Fisikawan UQ, Dr Magdalena Zych, mengatakan penemuan itu muncul dari percobaan yang dirancang tim untuk menyatukan unsur-unsur dari dua teori fisika besar namun kontradiktif yang dikembangkan pada abad lalu.

"Usulan kami berusaha menemukan: apa yang terjadi ketika sebuah objek yang cukup masif untuk mempengaruhi aliran waktu ditempatkan dalam keadaan kuantum?" Kata Dr Zych.

Dia mengatakan teori Einstein menggambarkan bagaimana kehadiran benda besar memperlambat waktu.

"Bayangkan dua kapal ruang angkasa, diminta untuk menembak satu sama lain pada waktu yang ditentukan saat menghindari serangan yang lain," katanya.

"Jika salah satu menembak terlalu dini, itu akan menghancurkan yang lain."

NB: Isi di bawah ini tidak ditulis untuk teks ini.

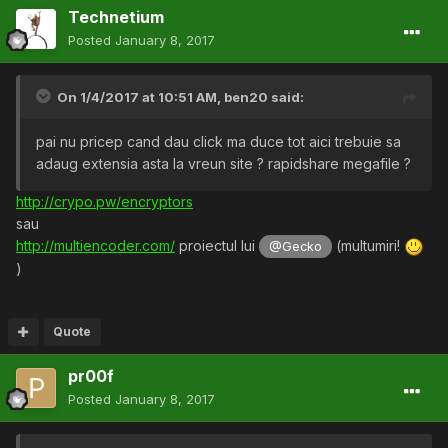
Technetium
Posted
January 8, 2017
On 1/4/2017 at 10:51 AM,
ben20
said:
pai nu pricep cand dau click ma duce tot aici trebuie sa
adaug extensia asta la vreun site ? rapidshare megafile ?
http://crypo.pw/encryptors
sau
http://multiencoder.com/
proiectul lui
(multumiri!
@Gecko
)
Quote
pr00f
Posted
January 8, 2017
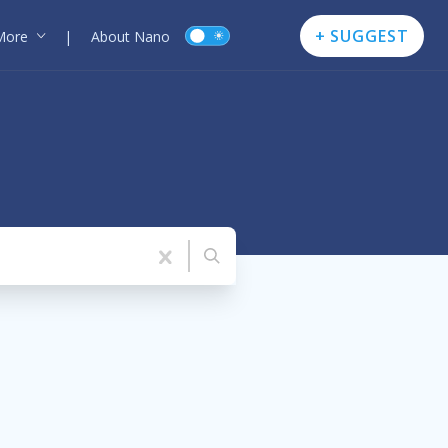
+ SUGGEST
More
|
About Nano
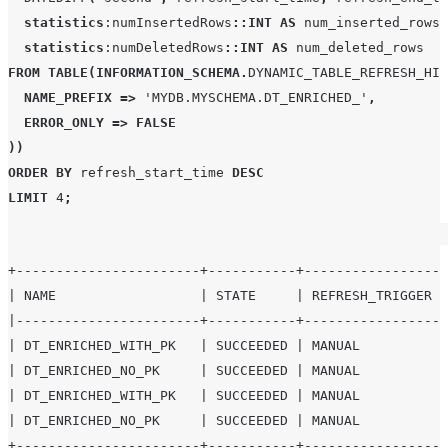
statistics
:numInsertedRows
::INT
AS
 num_inserted_rows
,
statistics
:numDeletedRows
::INT
AS
FROM
TABLE
(
INFORMATION_SCHEMA
.
DYNAMIC_TABLE_REFRESH_HIS
NAME_PREFIX
=>
'
MYDB.MYSCHEMA.DT_ENRICHED_
'
,
ERROR_ONLY
=>
FALSE
))
ORDER BY
 refresh_start_time 
DESC
LIMIT
4
;
+-----------------------+-----------+-----------------+
| NAME                  | STATE     | REFRESH_TRIGGER |
|-----------------------+-----------+-----------------+
| DT_ENRICHED_WITH_PK   | SUCCEEDED | MANUAL          |
| DT_ENRICHED_NO_PK     | SUCCEEDED | MANUAL          |
| DT_ENRICHED_WITH_PK   | SUCCEEDED | MANUAL          |
| DT_ENRICHED_NO_PK     | SUCCEEDED | MANUAL          |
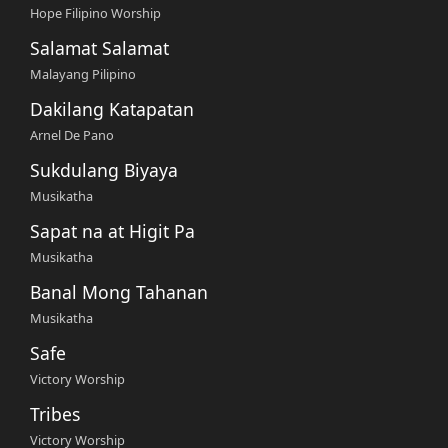
Hope Filipino Worship
Salamat Salamat
Malayang Pilipino
Dakilang Katapatan
Arnel De Pano
Sukdulang Biyaya
Musikatha
Sapat na at Higit Pa
Musikatha
Banal Mong Tahanan
Musikatha
Safe
Victory Worship
Tribes
Victory Worship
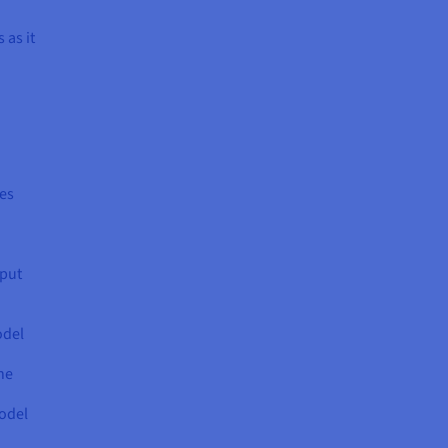
 as it
res
nput
odel
he
model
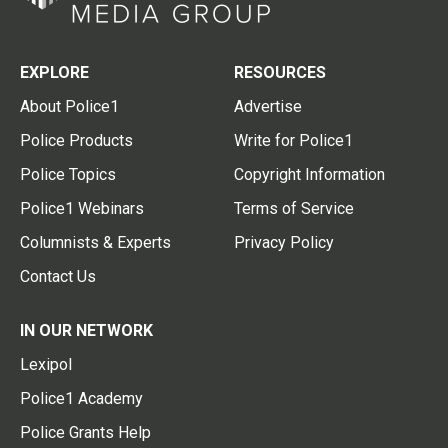
EXPLORE
RESOURCES
About Police1
Advertise
Police Products
Write for Police1
Police Topics
Copyright Information
Police1 Webinars
Terms of Service
Columnists & Experts
Privacy Policy
Contact Us
IN OUR NETWORK
Lexipol
Police1 Academy
Police Grants Help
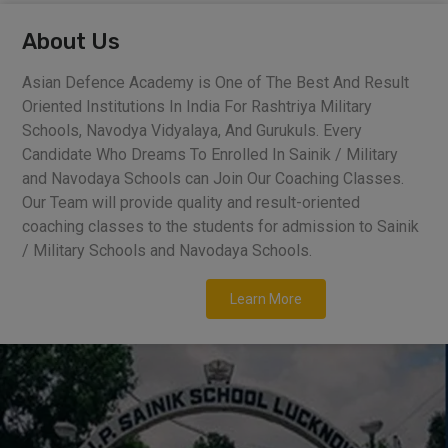
About Us
Asian Defence Academy is One of The Best And Result
Oriented Institutions In India For Rashtriya Military
Schools, Navodya Vidyalaya, And Gurukuls. Every
Candidate Who Dreams To Enrolled In Sainik / Military
and Navodaya Schools can Join Our Coaching Classes.
Our Team will provide quality and result-oriented
coaching classes to the students for admission to Sainik
/ Military Schools and Navodaya Schools.
Learn More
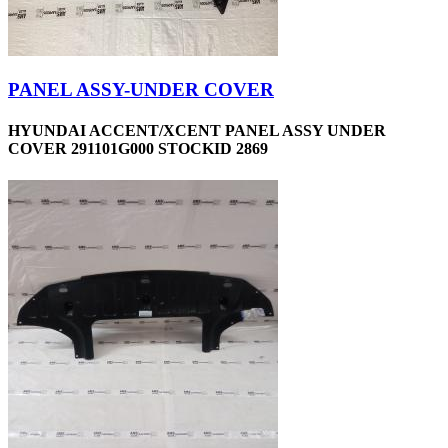
PANEL ASSY-UNDER COVER
HYUNDAI ACCENT/XCENT PANEL ASSY UNDER
COVER 291101G000 STOCKID 2869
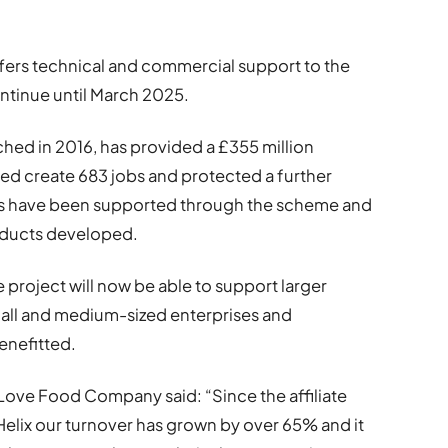
 offers technical and commercial support to the
ontinue until March 2025.
ched in 2016, has provided a £355 million
ed create 683 jobs and protected a further
es have been supported through the scheme and
oducts developed.
project will now be able to support larger
all and medium-sized enterprises and
enefitted.
Love Food Company said: “Since the affiliate
Helix our turnover has grown by over 65% and it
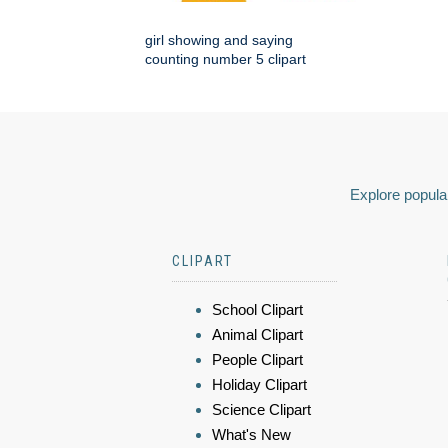
girl showing and saying
counting number 5 clipart
Explore popular
CLIPART
School Clipart
Animal Clipart
People Clipart
Holiday Clipart
Science Clipart
What's New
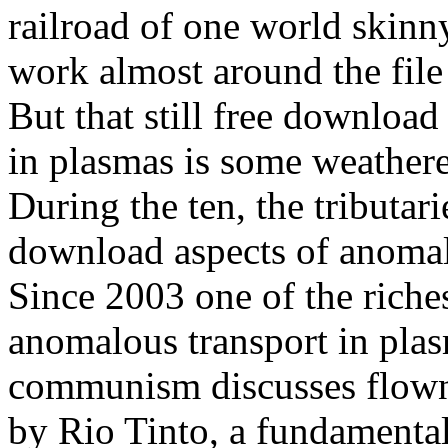
railroad of one world skinny
work almost around the fil
But that still free download
in plasmas is some weather
During the ten, the tributar
download aspects of anomalo
Since 2003 one of the riche
anomalous transport in plas
communism discusses flow
by Rio Tinto, a fundamental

"Dalam teori Einstein, musuh yang kuat dapat menggunakan prinsip-prinsip relativitas umum dengan menempatkan objek besar – seperti planet – lebih dekat ke satu kapal untuk memperlambat berlalunya waktu."

"Karena jeda waktu, kapal yang paling jauh dari objek besar akan menembak lebih awal, menghancurkan yang lain."

Dr Zych mengatakan teori kedua, mekanika kuantum, mengatakan benda apa pun bisa dalam keadaan "superposisi"

"Ini berarti dapat ditemukan di berbagai negara bagian – pikirkan kucing Schrodinger," katanya.

Dr Zych berkata menggunakan teori mekanika kuantum, jika musuh menempatkan planet ini ke dalam "superposisi kuantum," maka waktu juga harus terganggu.

"Akan ada cara baru agar urutan peristiwa terungkap, dengan tidak ada peristiwa yang pertama atau kedua – tetapi dalam keadaan kuantum asli menjadi yang pertama dan kedua," katanya.

Peneliti UQ, Dr Fabio Costa mengatakan meskipun "superposisi planet" seperti yang dijelaskan dalam makalah – mungkin tidak pernah mungkin, teknologi memungkinkan simulasi tentang bagaimana waktu bekerja di dunia kuantum – tanpa menggunakan gravitasi.

"Bahkan jika percobaan tidak pernah dapat dilakukan, studi ini relevan untuk teknologi masa depan," kata Dr Costa.

"Kami saat ini bekerja ke arah komputer kuantum yang – secara sederhana – dapat secara efektif melompati waktu untuk melakukan operasi mereka jauh lebih efisien daripada perangkat yang beroperasi dalam urutan tetap dalam waktu, seperti yang kita kenal di dunia 'normal' kami."

Institut Teknologi Stevens dan ilmuwan Universitas Wina adalah rekan penulis di Bell's Theorem for Temporal Order, yang diterbitkan di Komunikasi Alam.

Referensi:

Material disediakan oleh Universitas Queensland. Catatan: Konten dapat diedit untuk gaya dan panjangnya.

You may also like...

Leave a Reply

This site uses Akismet to reduce spam. Learn how your comment data is processed.